Fred, one possibility would be that the bug existed but wasn’t noticeable until changes in an updated version of Windows have been made (it’s actually pretty probable because Raymond wrote "Application Compatibility") – so the users of the program would have said "Windows update broke my program!". Which would not be good.
Since obviously the company’s still doing active development on the product, I wonder how they (would|have) respond[ed] to the notification that their program is very buggy.
Fred: that’s why developers should (IMO) be using Application Verifier — it’ll tell you when you’re doing stuff that shims have been written for in the past. It’ll also tell you when you’re doing lots of other problematic things.

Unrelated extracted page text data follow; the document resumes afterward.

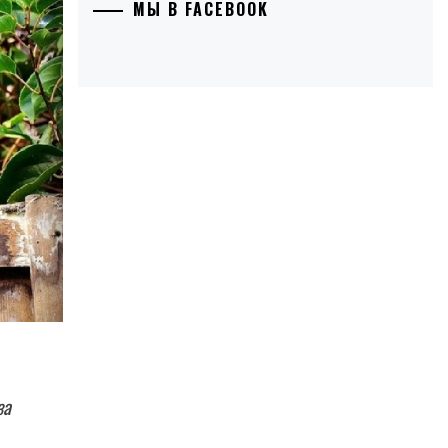
МЫ В FACEBOOK
за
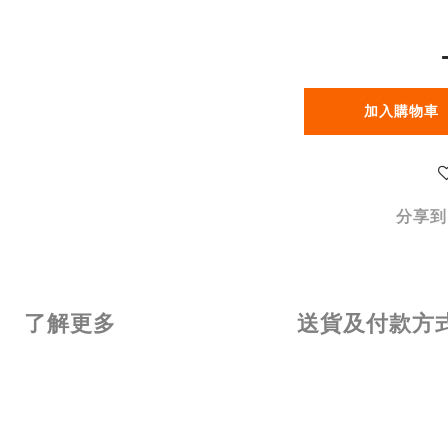
加入購物車
分享到
了解更多
送貨及付款方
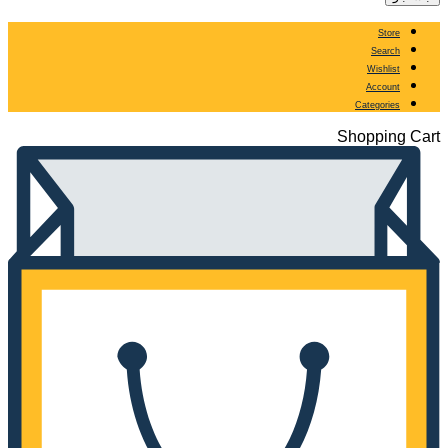
Store
Search
Wishlist
Account
Categories
Shopping Cart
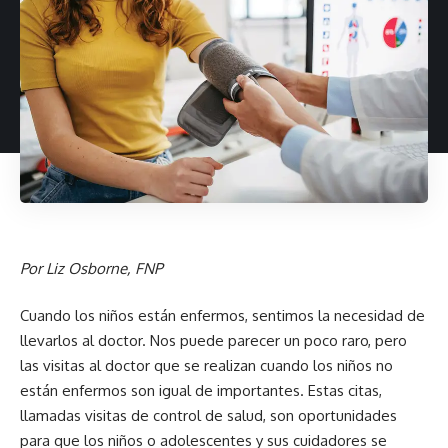
Por Liz Osborne, FNP
Cuando los niños están enfermos, sentimos la necesidad de
llevarlos al doctor. Nos puede parecer un poco raro, pero
las visitas al doctor que se realizan cuando los niños no
están enfermos son igual de importantes. Estas citas,
llamadas visitas de control de salud, son oportunidades
para que los niños o adolescentes y sus cuidadores se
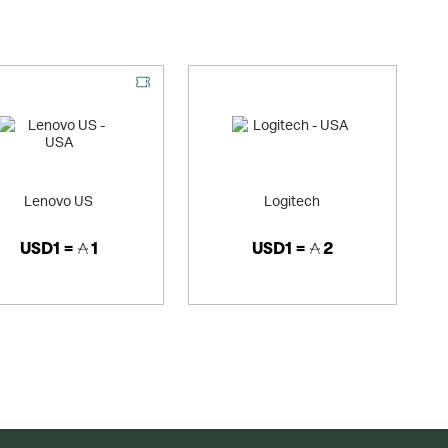
Lenovo US
Logitech
USD1 =
1
USD1 =
2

http://www.microsoft.com/technet/prodtechnol/windows/appcompatibility/appverifier.mspx
Unfortunately it’s not part of Visual Studio, so most people probably don’t even know it exists…

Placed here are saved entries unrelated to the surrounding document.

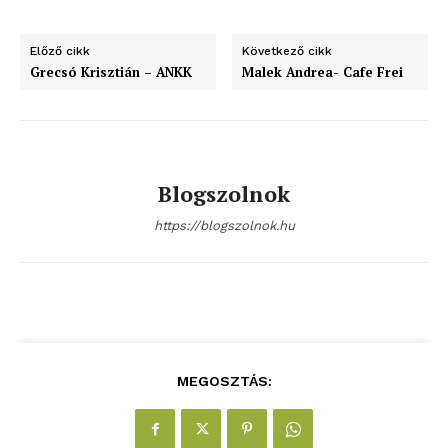
Előző cikk
Következő cikk
Grecsó Krisztián – ANKK
Malek Andrea- Cafe Frei
Blogszolnok
https://blogszolnok.hu
MEGOSZTÁS:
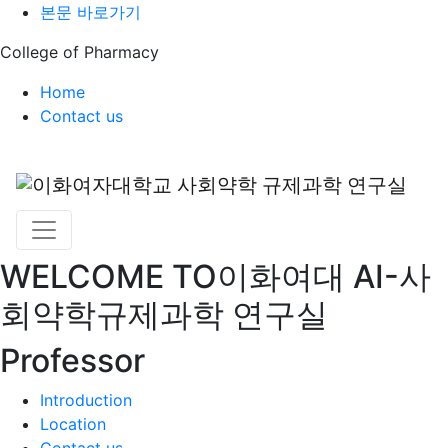
본문 바로가기
College of Pharmacy
Home
Contact us
WELCOME TO
이화여대 AI-사
회약학규제과학 연구실
Professor
Introduction
Location
Contact us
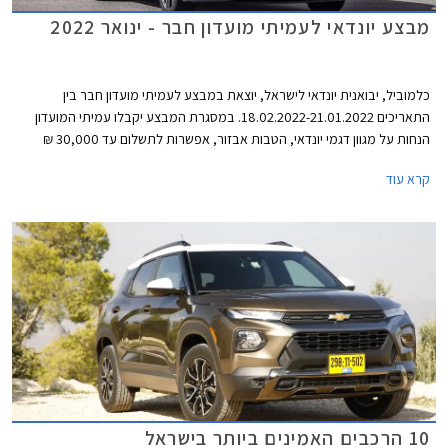
מבצע יונדאי לעמיתי מועדון חבר - ינואר 2022
כלמוביל, יבואנית יונדאי לישראל, יוצאת במבצע לעמיתי מועדון חבר בין
התאריכים 18.02.2022-21.01.2022. במסגרת המבצע יקבלו עמיתי המועדון
הנחות על מגוון דגמי יונדאי, הטבות אבזור, אפשרות לתשלום עד 30,000 ₪
בכרטיס האשראי של המועדון, ותוכנית מימון בבנק הבינלאומי-אוצר החייל בתנאי
קרא עוד
ריבית אטרקטיביים. בנוסף תוצע הלוואה בתנאים מועדפים במסגרת תכנית
המימון חבר ליס ועסקאות טרייד-אין במחיר מחירון לדגמים נבחרים. המבצע
ייערך בכל אולמות התצוגה של יונדאי ברחבי הארץ.
10 הרכבים האמינים ביותר בישראל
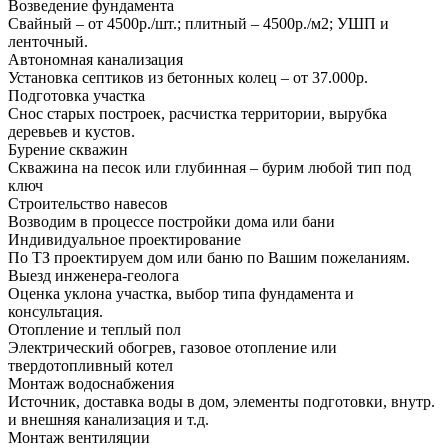
Возведение фундамента
Свайный – от 4500р./шт.; плитный – 4500р./м2; УШП и
ленточный.
Автономная канализация
Установка септиков из бетонных колец – от 37.000р.
Подготовка участка
Снос старых построек, расчистка территории, вырубка
деревьев и кустов.
Бурение скважин
Скважина на песок или глубинная – бурим любой тип под
ключ
Строительство навесов
Возводим в процессе постройки дома или бани
Индивидуальное проектирование
По ТЗ проектируем дом или баню по Вашим пожеланиям.
Выезд инженера-геолога
Оценка уклона участка, выбор типа фундамента и
консультация.
Отопление и теплый пол
Электрический обогрев, газовое отопление или
твердотопливный котел
Монтаж водоснабжения
Источник, доставка воды в дом, элементы подготовки, внутр.
и внешняя канализация и т.д.
Монтаж вентиляции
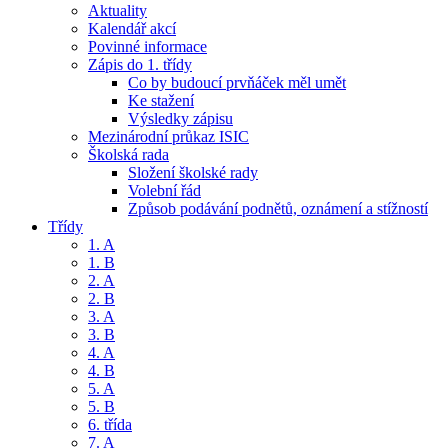
Aktuality
Kalendář akcí
Povinné informace
Zápis do 1. třídy
Co by budoucí prvňáček měl umět
Ke stažení
Výsledky zápisu
Mezinárodní průkaz ISIC
Školská rada
Složení školské rady
Volební řád
Způsob podávání podnětů, oznámení a stížností
Třídy
1. A
1. B
2. A
2. B
3. A
3. B
4. A
4. B
5. A
5. B
6. třída
7. A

Is a valid attack vector. Maybe not quite as exploitable as a buffer overflow, but it is exploitable. (For a while, I didn’t think so, but I was wrong. I was given a few high-priority bugs found by an external security researcher in a product I worked on that involved heap corruption.) That might be the right hammer to hit the party at fault with.
Sometimes I wish I worked on an important/popular application. I would go out of my way to do bad things (such as corrupting the heap) just to get some kind of sick pleasure out of knowing somebody at Microsoft was working hard on fixing my "mistakes".
… so… um… doesn’t this mean that the compatibility fix was just inadequately tested?
"… so… um… doesn’t this mean that the compatibility fix was just inadequately tested?"
No, it means the program was a piece of junk.
Maurits,
You fail programming 101. Just as you can’t prove that software of any significant size has no bugs, you can’t prove that a shim for software of any significant size will fix the problem.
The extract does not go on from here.